MARIN COUNTY, Calif.

Late summer and fall are usually the best times of year to go to a beach around the Bay Area. But some are warning that the sand may not be there forever.

For all the seemingly unchanging beauty of pacific coast beaches, be advised of a process already set in motion. Those large expanses of sand we enjoy today may be gone in 50 years or so.

"Imagine sea level rise taking up the lower half, making the water higher on the beach, and plants coming down the hill, and having less beach to enjoy," UC Berkeley researcher Emily Dangremond said.

Dangremond is well on her way to becoming one of the world's leading experts on natural grasses and in this case, unnatural ones that have been taking over.

"The rest of them might be dying out and that's a huge loss of biodiversity, it's really a tragedy," Dangremond said.

Along the coast the biggest threat right now is slow creep of European beach grass.

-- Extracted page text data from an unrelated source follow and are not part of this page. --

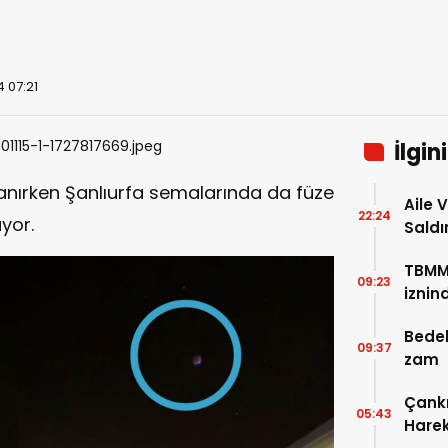
4 07:21
İlgin
anırken Şanlıurfa semalarında da füze
Aile 
22:24
yor.
Saldı
TBMM’
09:23
iznin
Bedel
09:37
zam
Çankı
05:43
Hareke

"If this stuff keeps moving you might not have this nice beach behind me, you might just have grass and spongy ice plant," Dangremond said.

As it turns out, this is a problem of our own making in two ways. Humans brought European beach grass to our shores at the turn of the last century to protect the sand dunes. But back then, no one anticipated the future effects of climate change.

"Evolution is acting on what we've put here," Dangremond said. "It's a natural process, but we're changing the way natural processes work."

And they have been working for awhile, actually. For instance, 200 years ago, California's brush lands weren't nearly so golden. We used to have variety.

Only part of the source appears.